Paul Cunningham's DVCon Keynote: Verification Throughput = Engines × Logistics

10 Mar 2021 • 7 minute read

At DVCon 2021, the keynote was presented by Cadence's Paul Cunningham who is basically Cadence's Mr. Verification (officially he is Corporate VP and General Manager of System & Verification Group). He titled his presentation Computational Software for Intelligent System Design.

To show how little things have changed at the big picture level, Paul pointed out that Cadence has been a public company for over 30 years and pulled a paragraph out of Cadence's IPO filing. There's actually a story behind this that Paul didn't go into. This is actually from SDA's 1987 IPO filing. But the IPO never happened since the 1987 stock market crash happened on the same day. Instead, SDA merged with already public ECAD to create Cadence in 1988. So yes, Cadence has been a public company for over 30 years.

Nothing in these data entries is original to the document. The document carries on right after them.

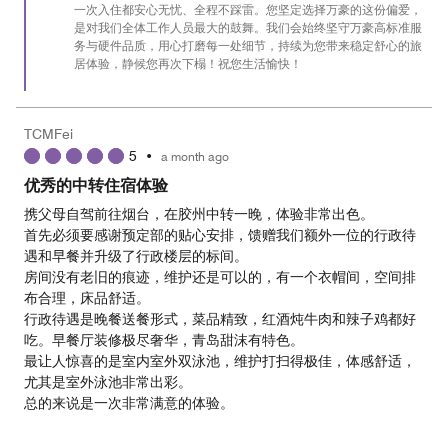
一次入住都安心无忧、全程不踩雷。您坚定选择万豪的这份偏爱，
5
是对我们全体工作人员最大的鼓舞。我们会始终坚守万豪高标准服
务与硬件品质，用心打磨每一处细节，持续为您带来稳定舒心的旅
居体验，静候您再次下榻！祝您生活愉快！
TCMFei
5
•
a month ago
优秀的中转住宿体验
携父母自驾前往烟台，在胶州中转一晚，体验非常出色。
首先必须要感谢预定部的贴心安排，馈赠我们额外一位的行政待
遇和早餐并升级了行政楼层的标间。
房间没有老旧的痕迹，维护还是可以的，有一个衣帽间，空间排
布合理，床品舒适。
行政待遇是晚餐送餐形式，菜品精致，红酒炖牛肉和辣子鸡都好
吃。早餐厅装修极尽奢华，青岛甜沫有特色。
最让人惊喜的是室内室外双泳池，维护打扫得极佳，体感舒适，
尤其是室外泳池非常出彩。
总的来说是一次非常满意的体验。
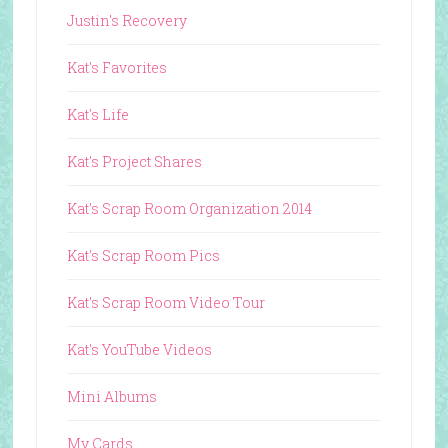
Justin's Recovery
Kat's Favorites
Kat's Life
Kat's Project Shares
Kat's Scrap Room Organization 2014
Kat's Scrap Room Pics
Kat's Scrap Room Video Tour
Kat's YouTube Videos
Mini Albums
My Cards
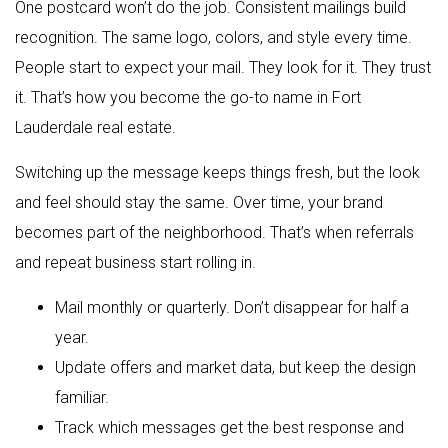
One postcard won’t do the job. Consistent mailings build
recognition. The same logo, colors, and style every time.
People start to expect your mail. They look for it. They trust
it. That’s how you become the go-to name in Fort
Lauderdale real estate.
Switching up the message keeps things fresh, but the look
and feel should stay the same. Over time, your brand
becomes part of the neighborhood. That’s when referrals
and repeat business start rolling in.
Mail monthly or quarterly. Don’t disappear for half a
year.
Update offers and market data, but keep the design
familiar.
Track which messages get the best response and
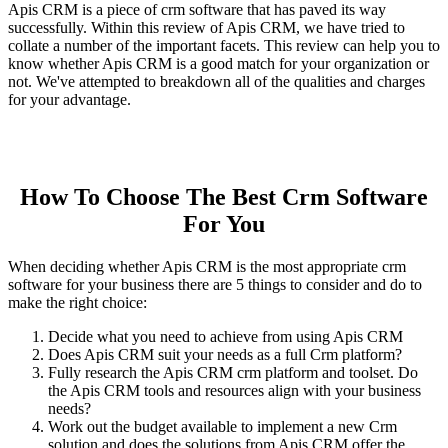
Apis CRM is a piece of crm software that has paved its way
successfully. Within this review of Apis CRM, we have tried to
collate a number of the important facets. This review can help you to
know whether Apis CRM is a good match for your organization or
not. We've attempted to breakdown all of the qualities and charges
for your advantage.
How To Choose The Best Crm Software
For You
When deciding whether Apis CRM is the most appropriate crm
software for your business there are 5 things to consider and do to
make the right choice:
Decide what you need to achieve from using Apis CRM
Does Apis CRM suit your needs as a full Crm platform?
Fully research the Apis CRM crm platform and toolset. Do
the Apis CRM tools and resources align with your business
needs?
Work out the budget available to implement a new Crm
solution and does the solutions from Apis CRM offer the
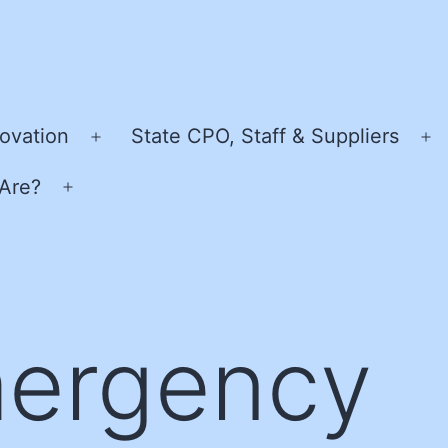
ovation
State CPO, Staff & Suppliers
Open
O
menu
m
Are?
Open
menu
ergency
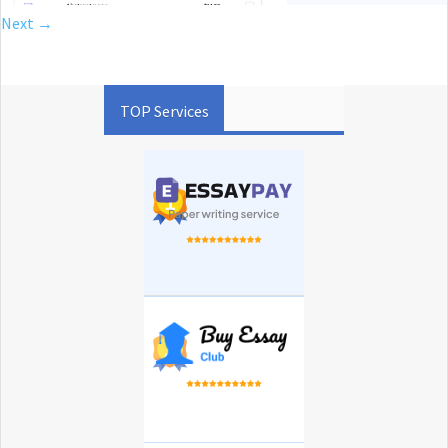
Next →
TOP Services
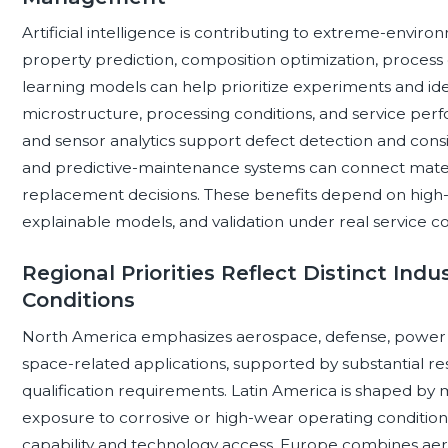
Artificial intelligence is contributing to extreme-enviro
property prediction, composition optimization, process c
learning models can help prioritize experiments and id
microstructure, processing conditions, and service per
and sensor analytics support defect detection and consis
and predictive-maintenance systems can connect materi
replacement decisions. These benefits depend on high-qu
explainable models, and validation under real service co
Regional Priorities Reflect Distinct Ind
Conditions
North America emphasizes aerospace, defense, power 
space-related applications, supported by substantial r
qualification requirements. Latin America is shaped by m
exposure to corrosive or high-wear operating conditions
capability and technology access. Europe combines aer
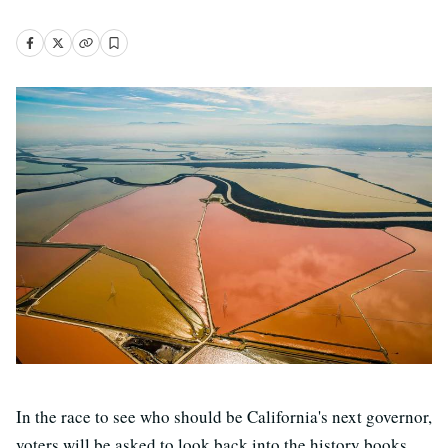
In the race to see who should be California's next governor,
voters will be asked to look back into the history books.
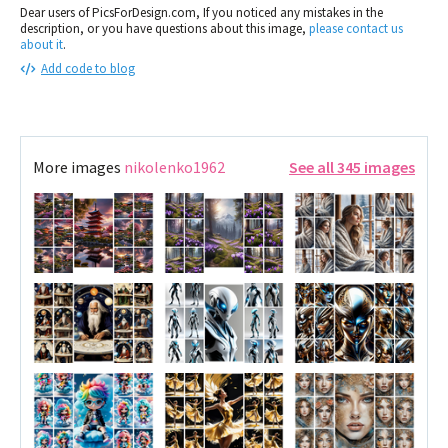
Dear users of PicsForDesign.com, If you noticed any mistakes in the
description, or you have questions about this image,
please contact us
about it
.
Add code to blog
More images
nikolenko1962
See all 345 images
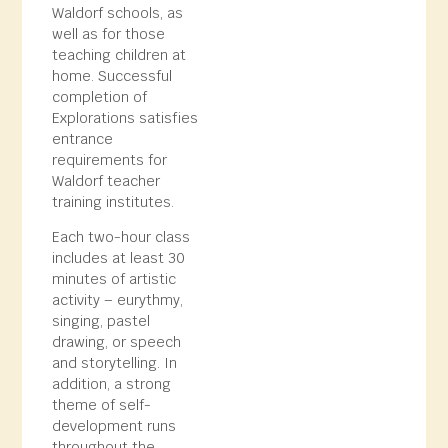
Waldorf schools, as
well as for those
teaching children at
home. Successful
completion of
Explorations satisfies
entrance
requirements for
Waldorf teacher
training institutes.
Each two-hour class
includes at least 30
minutes of artistic
activity – eurythmy,
singing, pastel
drawing, or speech
and storytelling. In
addition, a strong
theme of self-
development runs
throughout the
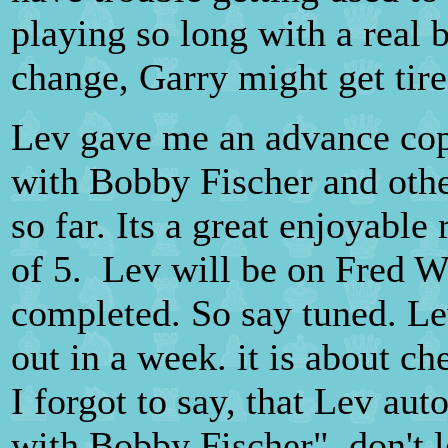
playing so long with a real 
change, Garry might get tir
Lev gave me an advance cop
with Bobby Fischer and other
so far. Its a great enjoyable 
of 5. Lev will be on Fred Wi
completed. So say tuned. L
out in a week. it is about c
I forgot to say, that Lev au
with Bobby Fischer", don't let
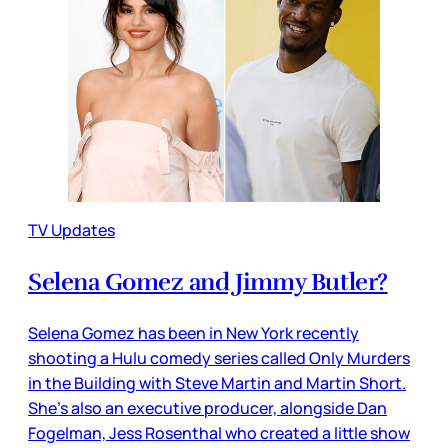
TV Updates
Selena Gomez and Jimmy Butler?
Selena Gomez has been in New York recently
shooting a Hulu comedy series called Only Murders
in the Building with Steve Martin and Martin Short.
She’s also an executive producer, alongside Dan
Fogelman, Jess Rosenthal who created a little show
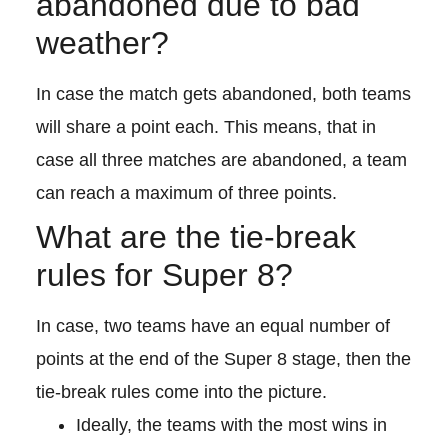
abandoned due to bad
weather?
In case the match gets abandoned, both teams
will share a point each. This means, that in
case all three matches are abandoned, a team
can reach a maximum of three points.
What are the tie-break
rules for Super 8?
In case, two teams have an equal number of
points at the end of the Super 8 stage, then the
tie-break rules come into the picture.
Ideally, the teams with the most wins in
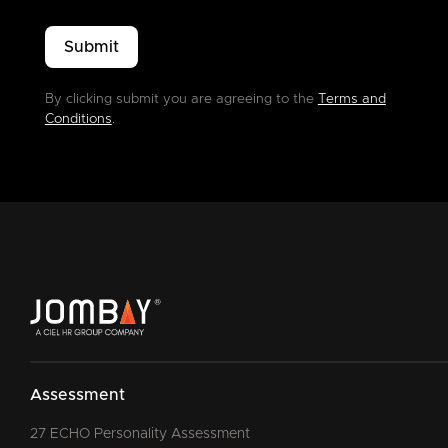
By clicking submit you are agreeing to the
Terms and
Conditions
.
Assessment
27 ECHO Personality Assessment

Today, Paul pointed out, nobody talks about automation anymore. It is just taken as a given, a fact of life. In some ways, verification is different from other EDA tasks in that it is an infinite problem. The number of cycles required for exhaustive verification is nearly the same order of magnitude as the age of the universe in seconds, so that is not going to happen. Instead, at some point, design groups make a judgment call that delaying tapeout would be riskier than going for it, they just say "enough is enough".

Paul talked about UPS (or anyone else like FedEx or Amazon) that Throughput = Engines × Logistics. In this case, the engines are planes and vans. An important aspect of these engines is that they are different. One is not better than the other, they have different purposes. UPS is not going to deliver to your home by plane, and it is not going to do overnight delivery from California to Florida with a van.

Paul continued:

There is a famous quote by General Bradley of the US Army that "Amateurs talk strategy; professionals talk logistics". And I think the same mindset is absolutely applicable to verification performance. It is not just about the engines but about how they are connected together to deliver. Which tests are run on which engines? Which coverage challenges on which engine? How manh engines do you need? All to fix as many bugs as possible within the schedule and budget.

So the equivalent to UPS's throughput is that Verification Throughput = Engines × Logistics. Cadence has four verification engines: JasperGold for formal, Xcelium for simulation, Palladium for emulation, and Protium for FPGA prototyping. Like UPS vehicles, they all have different purposes and tradeoffs.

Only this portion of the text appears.